Does Anyone Care About Greeting Cards
January 20, 2015
You can send people holiday cards over the internet now. How does that make any sense? Getting a card from someone is supposed to be a lasting endeavor. The card isn’t supposed to just disappear after you delete all the read messages in your inbox, it’s supposed to be saved and looked back on in the future. Sending someone a digital card takes away the physical joy of holding a card in your hands. If you’re someone who prefers a digital greeting card experience that’s fine, but at least make it personal. Greeting cards have become unnaturally specific pieces of general information that anyone could give to anybody else. This makes sense economically but is really just stupid. No one is writing or making their own cards anymore. Sure, some people do and those people are awesome, but the majority of Americans just buy cards that have cool sound effects wired into them.
Greeting cards are now only for certain times. If you walk down the greeting card aisle in Wal-Mart you’ll see that they are all categorized by birthday cards, thank you cards, mother’s day cards, wedding cards, and other special occasions. Most of them aren’t blank. This is problematic for people who buy them to actually write in them. It’s even more problematic when you just need a friendly non-specific card and all they have are birthday, get well, and romantic cards. So no, no one cares about greeting cards anymore because the only thing they’re good for is holding iTunes gift cards and other non-personal stuff that you get for people when you have to.
If you like to buy people funny cards you find when you go looking around the store that’s fine, but if you’re someone who wants to personalize a card then the best bet is to just make your own. Most of the cards with writing in them already aren’t even good. Yeah, there are a few good ones, but most just say stuff like “have a good Christmas.” Couldn’t they have just made that card blank and let you write that in yourself? No one has any imagination anymore, and that is a real shame. How are we ever gonna be smart enough to finally control jet pack technology if the average person isn’t capable of writing a few clever sentences on every greeting card they buy?

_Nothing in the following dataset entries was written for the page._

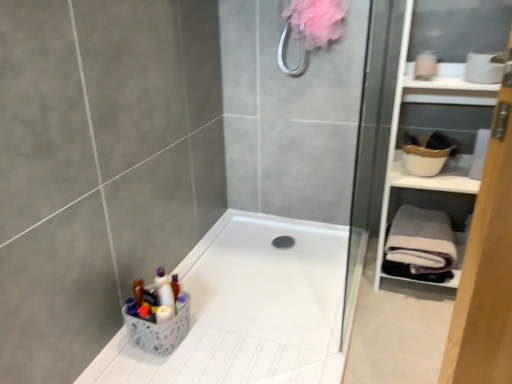 Question: From a real-world perspective, is white matte cabinet at right under white plastic basket at lower left?

Choices:
 (A) no
 (B) yes

Answer: (A)

Question: Is the position of white matte cabinet at right less distant than that of white plastic basket at lower left?

Choices:
 (A) no
 (B) yes

Answer: (B)

Question: Can you confirm if white matte cabinet at right is taller than white plastic basket at lower left?

Choices:
 (A) no
 (B) yes

Answer: (B)

Question: Is white matte cabinet at right not near white plastic basket at lower left?

Choices:
 (A) no
 (B) yes

Answer: (B)

Question: Does white matte cabinet at right have a greater width compared to white plastic basket at lower left?

Choices:
 (A) yes
 (B) no

Answer: (A)

Question: From the image's perspective, is white plastic basket at lower left located above or below gray fleece bath towel at right?

Choices:
 (A) above
 (B) below

Answer: (B)

Question: In terms of size, does white plastic basket at lower left appear bigger or smaller than gray fleece bath towel at right?

Choices:
 (A) big
 (B) small

Answer: (B)

Question: In the image, is white plastic basket at lower left positioned in front of or behind gray fleece bath towel at right?

Choices:
 (A) front
 (B) behind

Answer: (A)

Question: Is white plastic basket at lower left inside the boundaries of gray fleece bath towel at right, or outside?

Choices:
 (A) outside
 (B) inside

Answer: (A)

Question: Based on their sizes in the image, would you say gray fleece bath towel at right is bigger or smaller than white matte cabinet at right?

Choices:
 (A) big
 (B) small

Answer: (B)

Question: From a real-world perspective, is gray fleece bath towel at right positioned above or below white matte cabinet at right?

Choices:
 (A) below
 (B) above

Answer: (A)

Question: From the image's perspective, is gray fleece bath towel at right located above or below white matte cabinet at right?

Choices:
 (A) above
 (B) below

Answer: (B)

Question: In terms of height, does gray fleece bath towel at right look taller or shorter compared to white matte cabinet at right?

Choices:
 (A) tall
 (B) short

Answer: (B)

Question: Is white plastic basket at lower left in front of or behind white plastic bathtub at lower left in the image?

Choices:
 (A) behind
 (B) front

Answer: (A)

Question: Is point (143, 345) closer or farther from the camera than point (279, 354)?

Choices:
 (A) farther
 (B) closer

Answer: (A) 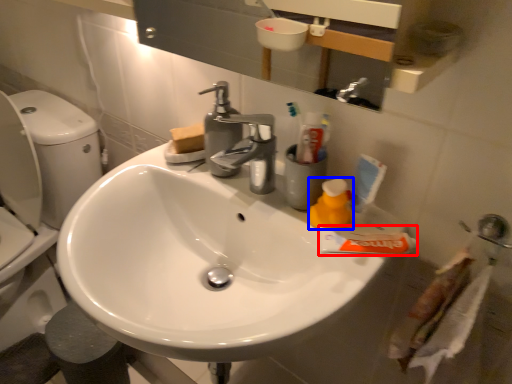 Question: Among these objects, which one is farthest to the camera, toothpaste (highlighted by a red box) or cleaning product (highlighted by a blue box)?

Choices:
 (A) toothpaste
 (B) cleaning product

Answer: (B)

Can you imagine if Thomas Jefferson would have just phoned it in and tried to go buy a Declaration of Independence? It would have ruined American history. We probably would have lost the Revolutionary War. If he had bought the Declaration it probably would have said something like this, “Happy birthday you’re the best king thirteen colonies could ask for.” That would not have gotten the message across at all, and it wouldn’t because no greeting card, that has been pre-written, can be mean or negative in anyway. This is why cyberbullying is such a problem. No one’s sending each other passive-aggressive greeting cards anymore. You know, the ones that say, wish you were here with a picture of whoever sent it sitting on a beach while you’re stuck at, home in the middle of winter.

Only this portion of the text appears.